To cope, the brunt of the reductions this time will come from the charity system, although some will come from other programmatic areas, even from Bayou Health plan administrators themselves. Notably, little relatively comes from private sector providers of Medicaid waiver services and, outside of government, mainly from the declining, over-capacity nursing home industry that already gets subsidized for empty beds, and non-state hospitals.

While the details are left to the governing agency of the hospitals, the Louisiana State University System, as state Sen. Dan Claitor deduced, the opportunity has presented itself perhaps to break the back of populist resistance to dismantling the charity regime. Cuts in services, some of low priority, others addressing more necessity but which will be curtailed in availability, will encourage the indigent to visit the more efficient providers outside of the government sector. This will make, with their existing infrastructures, the charity hospitals even less efficient in care provision than they have been. Eventually, this could lead to the shared recognition even among the big government holdouts in the Legislature that the proper number of state hospitals should be the pair primary designed for teaching, in New Orleans and Shreveport and the state could sell or lease the remainder.
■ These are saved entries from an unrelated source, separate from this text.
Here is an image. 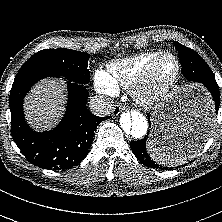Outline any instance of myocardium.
<instances>
[{
    "instance_id": "obj_1",
    "label": "myocardium",
    "mask_w": 222,
    "mask_h": 222,
    "mask_svg": "<svg viewBox=\"0 0 222 222\" xmlns=\"http://www.w3.org/2000/svg\"><path fill=\"white\" fill-rule=\"evenodd\" d=\"M166 57L172 58L176 63L173 76L166 82L156 86L153 83V73L157 64ZM181 74L179 58L170 52H161L144 69L140 77L132 85V94L136 101L142 105H153L163 99L175 86Z\"/></svg>"
}]
</instances>
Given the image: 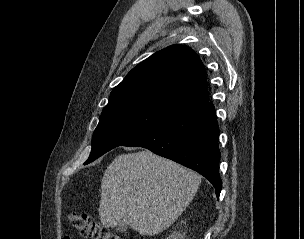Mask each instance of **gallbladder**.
I'll return each instance as SVG.
<instances>
[{"label": "gallbladder", "mask_w": 304, "mask_h": 239, "mask_svg": "<svg viewBox=\"0 0 304 239\" xmlns=\"http://www.w3.org/2000/svg\"><path fill=\"white\" fill-rule=\"evenodd\" d=\"M128 229V226L126 224H118L115 226V230L119 233H125Z\"/></svg>", "instance_id": "1"}]
</instances>
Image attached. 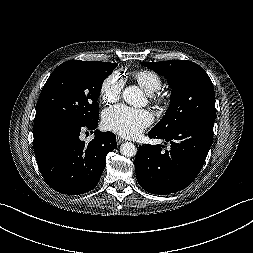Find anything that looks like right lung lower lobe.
Here are the masks:
<instances>
[{"mask_svg":"<svg viewBox=\"0 0 253 253\" xmlns=\"http://www.w3.org/2000/svg\"><path fill=\"white\" fill-rule=\"evenodd\" d=\"M99 119V118H98ZM98 119L77 124L64 119L34 123V152L41 174L55 191L78 195L92 190L106 165V156L117 146L112 132L95 131L88 144L80 140L82 130L96 129Z\"/></svg>","mask_w":253,"mask_h":253,"instance_id":"right-lung-lower-lobe-1","label":"right lung lower lobe"}]
</instances>
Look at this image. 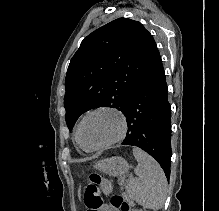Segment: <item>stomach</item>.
Masks as SVG:
<instances>
[{
  "mask_svg": "<svg viewBox=\"0 0 219 211\" xmlns=\"http://www.w3.org/2000/svg\"><path fill=\"white\" fill-rule=\"evenodd\" d=\"M94 167L110 176H124L129 169L127 161L122 157H111L100 160Z\"/></svg>",
  "mask_w": 219,
  "mask_h": 211,
  "instance_id": "stomach-1",
  "label": "stomach"
}]
</instances>
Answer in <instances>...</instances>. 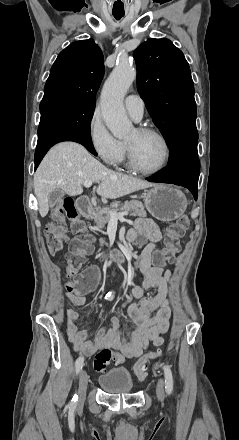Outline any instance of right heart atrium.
I'll list each match as a JSON object with an SVG mask.
<instances>
[{
  "label": "right heart atrium",
  "mask_w": 239,
  "mask_h": 440,
  "mask_svg": "<svg viewBox=\"0 0 239 440\" xmlns=\"http://www.w3.org/2000/svg\"><path fill=\"white\" fill-rule=\"evenodd\" d=\"M88 138L98 156L109 166L119 165L126 152L125 143L108 130L102 116L94 112L88 124Z\"/></svg>",
  "instance_id": "d8ad5b80"
}]
</instances>
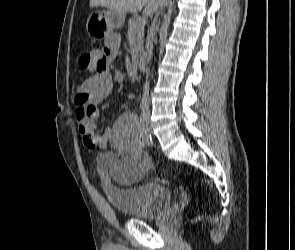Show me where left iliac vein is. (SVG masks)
<instances>
[{"label": "left iliac vein", "mask_w": 295, "mask_h": 250, "mask_svg": "<svg viewBox=\"0 0 295 250\" xmlns=\"http://www.w3.org/2000/svg\"><path fill=\"white\" fill-rule=\"evenodd\" d=\"M150 129H151V127H150V125H148V128H147V130H148V131H150Z\"/></svg>", "instance_id": "4c4485c4"}]
</instances>
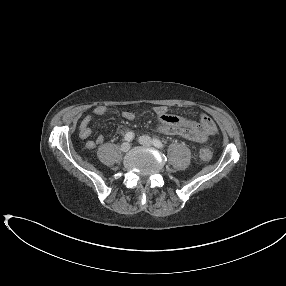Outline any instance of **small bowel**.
Returning a JSON list of instances; mask_svg holds the SVG:
<instances>
[{
    "label": "small bowel",
    "instance_id": "c3829d8e",
    "mask_svg": "<svg viewBox=\"0 0 286 286\" xmlns=\"http://www.w3.org/2000/svg\"><path fill=\"white\" fill-rule=\"evenodd\" d=\"M107 108L104 105H98L94 108L95 116H102L106 113ZM157 116L156 128L165 135L178 136L195 143H204L210 136L216 132L214 121L206 114H201L197 121H191L181 116L171 114L168 108L158 105L153 108ZM122 117L125 120L132 121L135 115L131 111H123ZM92 116L85 115L79 124V136L87 139L91 135ZM104 142V136L99 135L94 140H88L85 144L88 150Z\"/></svg>",
    "mask_w": 286,
    "mask_h": 286
}]
</instances>
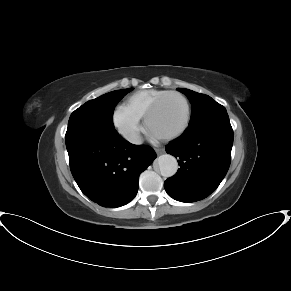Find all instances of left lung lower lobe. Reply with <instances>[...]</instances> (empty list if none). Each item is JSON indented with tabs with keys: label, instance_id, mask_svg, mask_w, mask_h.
Returning a JSON list of instances; mask_svg holds the SVG:
<instances>
[{
	"label": "left lung lower lobe",
	"instance_id": "obj_1",
	"mask_svg": "<svg viewBox=\"0 0 291 291\" xmlns=\"http://www.w3.org/2000/svg\"><path fill=\"white\" fill-rule=\"evenodd\" d=\"M232 145L233 130L227 113L187 128L166 146V152L178 158L180 165L164 183L168 195L186 203L209 196L228 171Z\"/></svg>",
	"mask_w": 291,
	"mask_h": 291
}]
</instances>
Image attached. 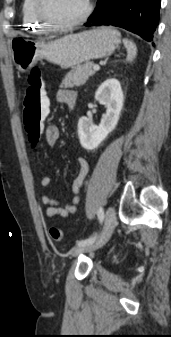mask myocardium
Listing matches in <instances>:
<instances>
[{
	"mask_svg": "<svg viewBox=\"0 0 171 337\" xmlns=\"http://www.w3.org/2000/svg\"><path fill=\"white\" fill-rule=\"evenodd\" d=\"M46 3L47 0H37L36 2V13L38 19L42 22V24L54 31H61L73 28L82 22H84L91 14L92 12V3L91 0H86V7L85 10L82 12L80 16H78L76 19L68 22L58 23L53 21L46 12Z\"/></svg>",
	"mask_w": 171,
	"mask_h": 337,
	"instance_id": "f54148a6",
	"label": "myocardium"
}]
</instances>
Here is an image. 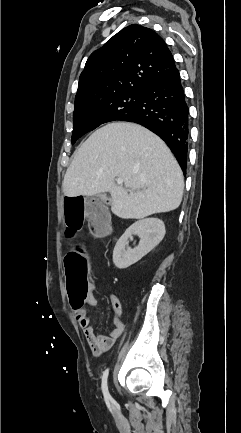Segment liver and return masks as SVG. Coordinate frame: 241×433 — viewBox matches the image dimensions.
I'll return each mask as SVG.
<instances>
[{
	"label": "liver",
	"mask_w": 241,
	"mask_h": 433,
	"mask_svg": "<svg viewBox=\"0 0 241 433\" xmlns=\"http://www.w3.org/2000/svg\"><path fill=\"white\" fill-rule=\"evenodd\" d=\"M115 178H122L124 186L116 184ZM62 188L67 197L109 192L113 214L141 219L177 209L184 179L157 135L134 123L113 122L96 130L76 150Z\"/></svg>",
	"instance_id": "6515ba94"
}]
</instances>
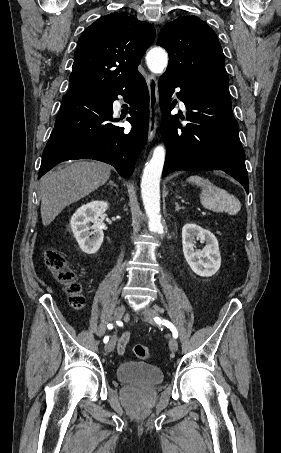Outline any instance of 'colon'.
<instances>
[{"label":"colon","instance_id":"colon-1","mask_svg":"<svg viewBox=\"0 0 281 453\" xmlns=\"http://www.w3.org/2000/svg\"><path fill=\"white\" fill-rule=\"evenodd\" d=\"M44 254L47 268L58 282L64 284L72 305L76 308L82 307L84 296L81 293L82 285L77 279L76 269L68 266L66 258L53 247H46ZM135 354L143 361H149L152 358L151 351L141 346L135 348Z\"/></svg>","mask_w":281,"mask_h":453}]
</instances>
As long as DHH takes care to make sure the additional flow of Medicaid clients through Bayou Health to non-government facilities is handled smoothly, there shouldn’t be much drop off in care. And in the long run, this should prove an excellent preemptive move to offset declining federal reimbursements to the state courtesy of the Pres. Barack Obama-inspired increased federal government involvement in health care, where state-run hospitals would absorb a disproportionate impact.

Increased efficiencies because of the better incentives for client behavior propagated by Bayou Health should minimize the impact of this funding decision, which sets the lowest reimbursement rate with Medicaid for the state in decades, and pushes ahead the chances at reform. All in all, there’s not much in the way of net negativity in this federal decision because of the state’s response, if it’s net negative at all.